Economic growth slows in first quarter
The U.S. economic recovery lost a bit more steam in the first quarter than most experts expected, as business investments and inventories slowed and government cutbacks continued to be a drag on growth.
The nation’s economic output expanded at a modest 2.2% annual rate in the first three months of the year, down from a 3% increase in the nation’s gross domestic product in last year’s fourth quarter, the Commerce Department said Friday.
Most analysts were expecting a GDP growth rate of 2.6% or a little higher for the first quarter.
Inflation-adjusted consumer spending grew at a solid 2.9% pace in the first quarter, boosted again by robust car sales as well as a pick-up in consumption of services. But business spending came in much weaker; investments for equipment and software rose 1.7% from the prior quarter, compared with an increase of 7.5% in the fourth quarter.

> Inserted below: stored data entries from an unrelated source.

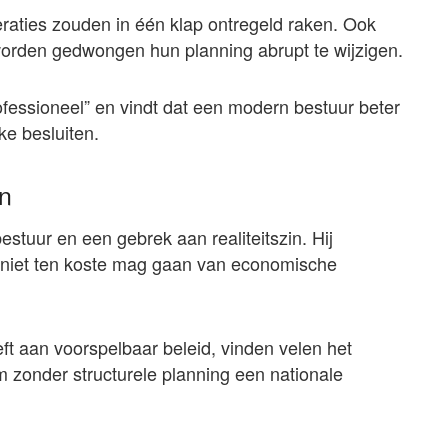
aties zouden in één klap ontregeld raken. Ook
worden gedwongen hun planning abrupt te wijzigen.
ofessioneel” en vindt dat een modern bestuur beter
ke besluiten.
en
estuur en een gebrek aan realiteitszin. Hij
r niet ten koste mag gaan van economische
eft aan voorspelbaar beleid, vinden velen het
zonder structurele planning een nationale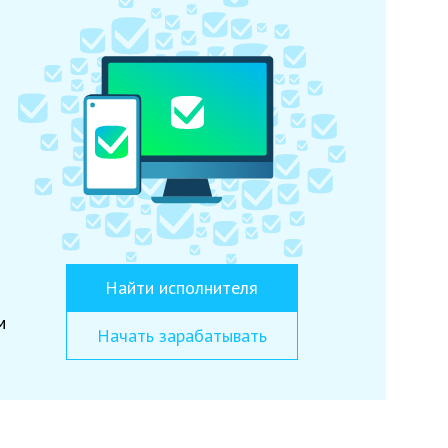
Найти исполнителя
м
Начать зарабатывать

Much of the GDP slowdown was because of a significantly smaller buildup of inventories of products in the first quarter. That was expected as manufacturers and other businesses had increased their stockpiles of goods late last year to levels higher than what demand seemed to support.
The GDP growth rate for the quarter will be revised two more times as officials compile more data for trade, inventories and other economic activity. Many economists expect the economy to keep expanding at a moderate pace this year.
The Federal Reserve earlier this week forecast GDP growth of 2.4% to 2.9% for 2012 – a pace that would likely bring down the unemployment rate slowly. The Fed predicted the jobless rate to dip to 7.8% to 8% in the last three months of the year, from 8.2% in March. The nation’s April jobs report will be released next Friday.